Memory of her father, trust in her brother led Karin Van Dyke to keep tracks

January 21, 1994|By Ross Peddicord | Ross Peddicord,Staff Writer

Karin De Francis Van Dyke said yesterday that the memory of her father, the late Frank De Francis, and the confidence she has in her brother, Laurel/Pimlico operator Joseph De Francis, would not allow her to agree to sell majority interest in Laurel and Pimlico race tracks to out-of-town interests.

Mrs. Van Dyke, 34, said that to sell majority interest in the tracks "that both my father and my brother have put their blood, sweat and tears into did not seem right, especially to be forced out by a Western conglomerate. My father literally died giving his all to Maryland racing, and what Joe has had to go through with the overwhelming burden of dad's estate and the Manfuso litigation, has devoured so much of his time.

"I never get a headache. But this week I've gone through a whole bottle of Tylenol."

Mrs. Van Dyke played a pivotal role in the De Francis group's decision to turn down a lucrative deal with Hollywood Park and seek an alternative investor to buy out Tom and Bob Manfuso's interest in the tracks for $8.2 million.
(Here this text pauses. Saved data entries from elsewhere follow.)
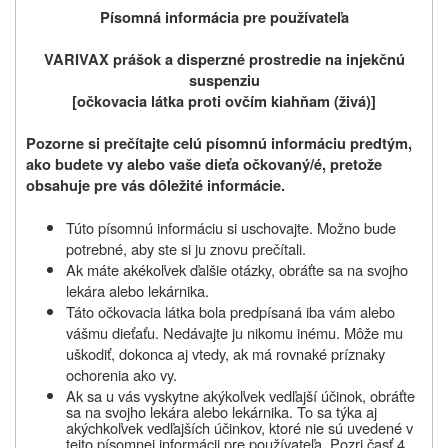
Písomná informácia pre používateľa
VARIVAX prášok a disperzné prostredie na injekčnú
suspenziu
[očkovacia látka proti ovčím kiahňam (živá)]
Pozorne si prečítajte celú písomnú informáciu predtým,
ako budete vy alebo vaše dieťa očkovaný/é, pretože
obsahuje pre vás dôležité informácie.
Túto písomnú informáciu si uschovajte. Možno bude
potrebné, aby ste si ju znovu prečítali.
Ak máte akékoľvek ďalšie otázky, obráťte sa na svojho
lekára alebo lekárnika.
Táto očkovacia látka bola predpísaná iba vám alebo
vášmu dieťaťu. Nedávajte ju nikomu inému. Môže mu
uškodiť, dokonca aj vtedy, ak má rovnaké príznaky
ochorenia ako vy.
Ak sa u vás vyskytne akýkoľvek vedľajší účinok, obráťte
sa na svojho lekára alebo lekárnika. To sa týka aj
akýchkoľvek vedľajších účinkov, ktoré nie sú uvedené v
tejto písomnej informácii pre používateľa
. Pozri časť 4.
Mrs. Van Dyke refused to sell her shares to Hollywood Park.

In turning down Hollywood Park's offer to buy majority control of Laurel and Pimlico from the De Francis group, Mrs. Van Dyke said she turned down $4.85 million.

Without Mrs. Van Dyke's shares, Hollywood Park could not have gained a significant majority of the stock in the tracks, according to Mr. De Francis.

"That's a lot of money to turn down, and I had to consider my own family's financial future," Mrs. Van Dyke said. "When I moved back here from the West Coast four years ago, my husband put a promising legal career on hold so we could sort out my father's estate."

Like most brothers and sisters, Mrs. Van Dyke said she and her 39-year-old brother "have had conflicts. But I have confidence not only in him, but in the health and future success of Maryland racing. What it comes down to is that we are truly family, and that not only includes Joe, but also Marty Jacobs."

Said Mr. De Francis: "It is Karin's feeling that Maryland racing should be kept in the hands of Marylanders. She was very close to our father, and we've had some gut-wrenching sessions this past week. To me, she is the heroine of this deal."

Mrs. Van Dyke earned a B.A. from Tulane University and a law degree from Georgetown University. She was a deputy district attorney in Orange County, Calif., when she met her husband, Bob, who was also a deputy district attorney and is now a track counsel for Laurel/Pimlico.

The Van Dykes live on Frank De Francis' former Maryland farm, Walnut Grove, and keep six horses, including two of her father's old campaigners, Stomp And Go and Karin's Clyde.

"One of my father's favorite sayings was that 'the strength of the wolf is in the pack,' " Mrs. Van Dyke said. "I guess he has passed his sheer strength and determination onto his children."